[Stored data entries]
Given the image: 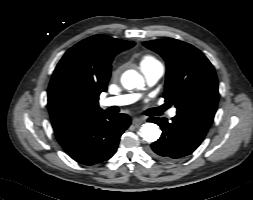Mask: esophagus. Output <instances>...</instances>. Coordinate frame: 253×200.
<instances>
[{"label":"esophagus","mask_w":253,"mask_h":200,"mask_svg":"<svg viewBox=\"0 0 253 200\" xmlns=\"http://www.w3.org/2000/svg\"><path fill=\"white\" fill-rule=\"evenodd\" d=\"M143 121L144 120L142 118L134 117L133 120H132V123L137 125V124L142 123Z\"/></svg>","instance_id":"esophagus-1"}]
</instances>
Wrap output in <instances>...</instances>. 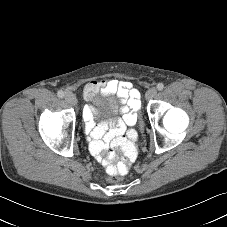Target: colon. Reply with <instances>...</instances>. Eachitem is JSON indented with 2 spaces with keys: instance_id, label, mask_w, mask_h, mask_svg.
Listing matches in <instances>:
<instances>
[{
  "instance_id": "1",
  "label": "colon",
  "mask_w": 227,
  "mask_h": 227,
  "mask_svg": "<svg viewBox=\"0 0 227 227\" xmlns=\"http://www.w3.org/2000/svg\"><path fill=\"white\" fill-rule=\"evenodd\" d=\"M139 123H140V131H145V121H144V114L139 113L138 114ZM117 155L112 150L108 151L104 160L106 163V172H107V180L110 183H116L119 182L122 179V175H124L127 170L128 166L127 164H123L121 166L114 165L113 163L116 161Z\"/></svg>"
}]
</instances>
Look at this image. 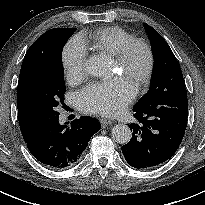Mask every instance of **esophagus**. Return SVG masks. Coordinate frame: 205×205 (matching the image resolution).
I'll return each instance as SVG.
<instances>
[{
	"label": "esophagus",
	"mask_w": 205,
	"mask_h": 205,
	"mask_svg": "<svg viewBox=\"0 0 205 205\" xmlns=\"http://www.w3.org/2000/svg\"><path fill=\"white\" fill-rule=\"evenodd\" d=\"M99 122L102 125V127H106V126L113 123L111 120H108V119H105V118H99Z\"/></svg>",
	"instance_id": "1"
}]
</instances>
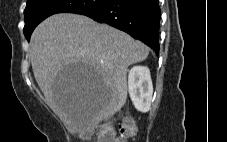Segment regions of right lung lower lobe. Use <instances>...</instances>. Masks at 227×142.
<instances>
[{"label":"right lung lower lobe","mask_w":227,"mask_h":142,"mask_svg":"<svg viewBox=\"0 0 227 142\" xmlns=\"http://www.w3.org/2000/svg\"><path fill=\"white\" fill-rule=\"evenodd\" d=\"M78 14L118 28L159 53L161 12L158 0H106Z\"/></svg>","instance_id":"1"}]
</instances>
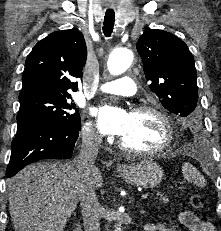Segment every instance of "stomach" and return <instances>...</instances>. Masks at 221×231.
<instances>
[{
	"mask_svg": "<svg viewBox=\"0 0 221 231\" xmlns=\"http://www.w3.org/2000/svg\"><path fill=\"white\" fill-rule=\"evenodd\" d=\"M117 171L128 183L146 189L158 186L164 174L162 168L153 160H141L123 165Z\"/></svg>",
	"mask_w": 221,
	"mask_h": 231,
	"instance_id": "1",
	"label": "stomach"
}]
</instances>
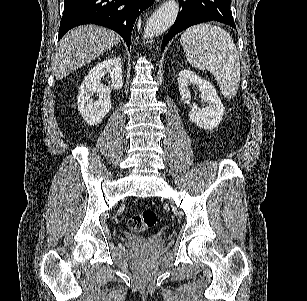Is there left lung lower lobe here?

* * *

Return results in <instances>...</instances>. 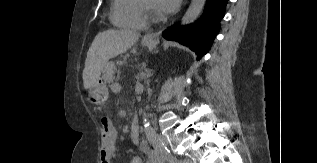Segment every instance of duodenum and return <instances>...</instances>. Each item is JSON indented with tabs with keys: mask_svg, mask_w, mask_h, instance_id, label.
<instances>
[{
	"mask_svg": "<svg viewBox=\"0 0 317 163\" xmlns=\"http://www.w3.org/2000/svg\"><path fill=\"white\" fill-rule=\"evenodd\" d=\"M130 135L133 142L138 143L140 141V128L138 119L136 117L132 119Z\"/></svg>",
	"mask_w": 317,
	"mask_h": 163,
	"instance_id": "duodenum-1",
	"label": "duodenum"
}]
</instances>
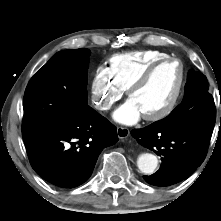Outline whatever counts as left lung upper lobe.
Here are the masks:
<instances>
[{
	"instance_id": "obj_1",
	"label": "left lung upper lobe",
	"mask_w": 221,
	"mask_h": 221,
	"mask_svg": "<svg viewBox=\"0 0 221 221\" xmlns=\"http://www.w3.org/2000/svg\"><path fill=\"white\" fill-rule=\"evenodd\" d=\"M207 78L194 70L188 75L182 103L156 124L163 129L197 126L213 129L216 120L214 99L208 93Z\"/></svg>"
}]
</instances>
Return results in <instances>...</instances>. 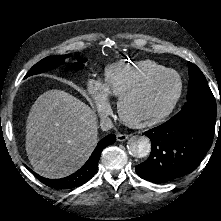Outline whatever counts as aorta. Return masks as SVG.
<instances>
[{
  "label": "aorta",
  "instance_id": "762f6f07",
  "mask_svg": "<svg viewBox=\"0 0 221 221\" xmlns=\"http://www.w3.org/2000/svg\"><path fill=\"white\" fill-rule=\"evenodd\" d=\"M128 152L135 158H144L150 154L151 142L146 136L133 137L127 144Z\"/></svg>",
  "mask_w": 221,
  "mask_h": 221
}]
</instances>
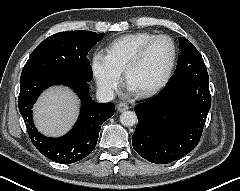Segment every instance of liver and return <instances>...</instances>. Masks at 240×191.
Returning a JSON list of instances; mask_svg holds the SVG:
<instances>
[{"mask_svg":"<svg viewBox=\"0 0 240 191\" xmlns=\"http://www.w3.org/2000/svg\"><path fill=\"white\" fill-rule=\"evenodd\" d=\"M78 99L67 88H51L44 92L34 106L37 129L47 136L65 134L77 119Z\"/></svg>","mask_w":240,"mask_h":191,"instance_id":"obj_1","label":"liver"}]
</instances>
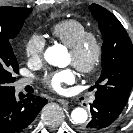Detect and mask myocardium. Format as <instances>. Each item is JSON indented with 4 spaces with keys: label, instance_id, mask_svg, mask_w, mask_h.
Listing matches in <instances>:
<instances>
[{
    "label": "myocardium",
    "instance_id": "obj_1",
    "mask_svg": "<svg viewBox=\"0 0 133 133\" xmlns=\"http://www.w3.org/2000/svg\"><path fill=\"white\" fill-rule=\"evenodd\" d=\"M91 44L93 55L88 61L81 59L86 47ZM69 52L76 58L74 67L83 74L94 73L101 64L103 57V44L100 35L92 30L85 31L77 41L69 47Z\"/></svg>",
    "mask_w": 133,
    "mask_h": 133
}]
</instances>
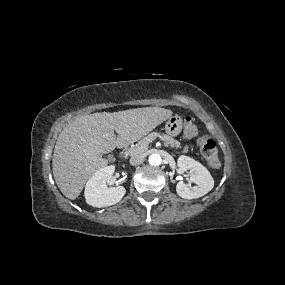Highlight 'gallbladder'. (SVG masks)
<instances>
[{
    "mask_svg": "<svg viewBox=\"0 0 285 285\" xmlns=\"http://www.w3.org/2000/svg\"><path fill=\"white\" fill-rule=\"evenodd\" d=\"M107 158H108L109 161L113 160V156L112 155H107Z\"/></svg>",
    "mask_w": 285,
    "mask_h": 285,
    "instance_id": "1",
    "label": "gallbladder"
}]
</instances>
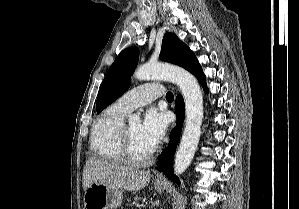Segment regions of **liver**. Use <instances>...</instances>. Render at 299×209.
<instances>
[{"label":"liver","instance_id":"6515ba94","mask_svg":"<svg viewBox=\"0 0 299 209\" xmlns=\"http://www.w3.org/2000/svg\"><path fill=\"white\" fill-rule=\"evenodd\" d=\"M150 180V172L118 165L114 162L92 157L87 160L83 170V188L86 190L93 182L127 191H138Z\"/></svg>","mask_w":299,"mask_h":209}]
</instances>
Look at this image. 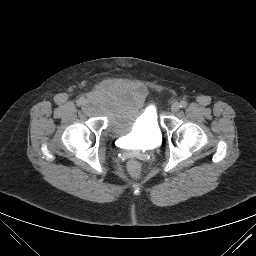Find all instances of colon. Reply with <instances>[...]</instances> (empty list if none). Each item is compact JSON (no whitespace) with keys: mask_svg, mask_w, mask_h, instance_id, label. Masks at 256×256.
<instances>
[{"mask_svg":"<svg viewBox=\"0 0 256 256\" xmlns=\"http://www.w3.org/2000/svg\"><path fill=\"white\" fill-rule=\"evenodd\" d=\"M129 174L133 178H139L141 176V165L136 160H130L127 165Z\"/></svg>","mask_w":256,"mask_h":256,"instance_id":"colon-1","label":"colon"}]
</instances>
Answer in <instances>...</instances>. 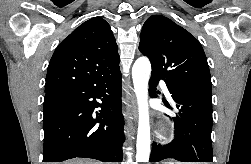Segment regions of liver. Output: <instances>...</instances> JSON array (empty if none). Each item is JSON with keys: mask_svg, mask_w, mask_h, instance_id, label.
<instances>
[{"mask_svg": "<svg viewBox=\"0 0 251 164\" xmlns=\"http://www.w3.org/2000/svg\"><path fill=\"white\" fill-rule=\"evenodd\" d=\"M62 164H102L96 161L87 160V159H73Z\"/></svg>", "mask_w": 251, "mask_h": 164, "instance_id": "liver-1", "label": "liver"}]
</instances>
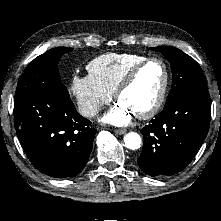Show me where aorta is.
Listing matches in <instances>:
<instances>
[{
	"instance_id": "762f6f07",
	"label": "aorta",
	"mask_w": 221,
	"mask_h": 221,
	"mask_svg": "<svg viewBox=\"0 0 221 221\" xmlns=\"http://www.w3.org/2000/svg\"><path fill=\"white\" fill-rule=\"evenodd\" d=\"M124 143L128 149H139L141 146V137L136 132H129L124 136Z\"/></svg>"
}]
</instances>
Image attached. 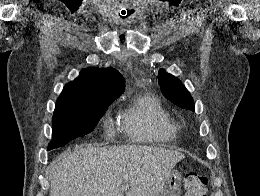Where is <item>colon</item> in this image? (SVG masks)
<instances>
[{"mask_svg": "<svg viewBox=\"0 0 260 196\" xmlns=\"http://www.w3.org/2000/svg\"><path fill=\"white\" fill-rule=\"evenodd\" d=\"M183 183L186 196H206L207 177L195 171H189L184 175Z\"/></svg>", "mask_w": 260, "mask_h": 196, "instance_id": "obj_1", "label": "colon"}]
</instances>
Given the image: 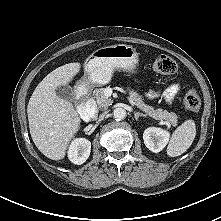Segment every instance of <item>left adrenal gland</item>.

--

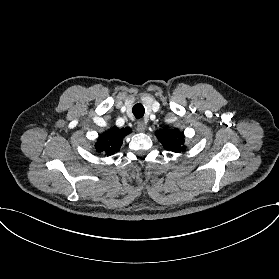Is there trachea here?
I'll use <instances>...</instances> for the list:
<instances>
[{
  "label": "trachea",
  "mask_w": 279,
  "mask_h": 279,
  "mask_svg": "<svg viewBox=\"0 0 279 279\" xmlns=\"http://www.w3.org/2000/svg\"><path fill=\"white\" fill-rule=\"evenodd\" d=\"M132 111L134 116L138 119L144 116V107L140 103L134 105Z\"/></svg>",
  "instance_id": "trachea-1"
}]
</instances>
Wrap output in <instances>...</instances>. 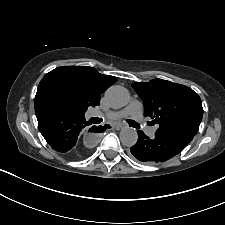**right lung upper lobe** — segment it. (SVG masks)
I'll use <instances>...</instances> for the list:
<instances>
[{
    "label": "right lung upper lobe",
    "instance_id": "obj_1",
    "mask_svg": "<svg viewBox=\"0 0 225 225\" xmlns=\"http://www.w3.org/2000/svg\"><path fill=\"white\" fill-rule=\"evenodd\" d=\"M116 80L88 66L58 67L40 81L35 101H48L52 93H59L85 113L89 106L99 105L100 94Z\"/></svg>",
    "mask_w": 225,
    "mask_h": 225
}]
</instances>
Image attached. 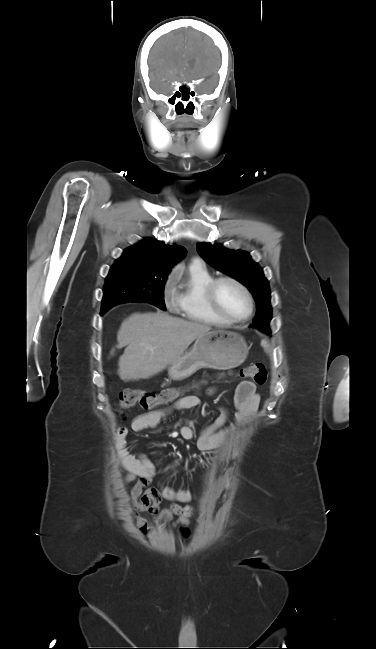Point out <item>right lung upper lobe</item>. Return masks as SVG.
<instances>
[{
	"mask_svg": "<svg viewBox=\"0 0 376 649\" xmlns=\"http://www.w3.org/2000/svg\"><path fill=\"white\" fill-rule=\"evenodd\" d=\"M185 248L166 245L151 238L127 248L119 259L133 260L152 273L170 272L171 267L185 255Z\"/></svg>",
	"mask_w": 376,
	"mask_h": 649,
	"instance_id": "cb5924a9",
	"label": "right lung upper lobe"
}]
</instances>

*What to produce*:
With the pictures omitted, restate word for word the lines above from the line that has "Masks at 221×231." up to and including the line that has "Is there left lung lower lobe here?", and no other lines.

*Task solution*:
Segment every instance of "stomach" and return <instances>...</instances>. Masks at 221×231.
<instances>
[{
	"mask_svg": "<svg viewBox=\"0 0 221 231\" xmlns=\"http://www.w3.org/2000/svg\"><path fill=\"white\" fill-rule=\"evenodd\" d=\"M117 171L128 183L146 189L158 186L164 174L162 168L153 160H141L123 165Z\"/></svg>",
	"mask_w": 221,
	"mask_h": 231,
	"instance_id": "1",
	"label": "stomach"
}]
</instances>
Is there left lung lower lobe here?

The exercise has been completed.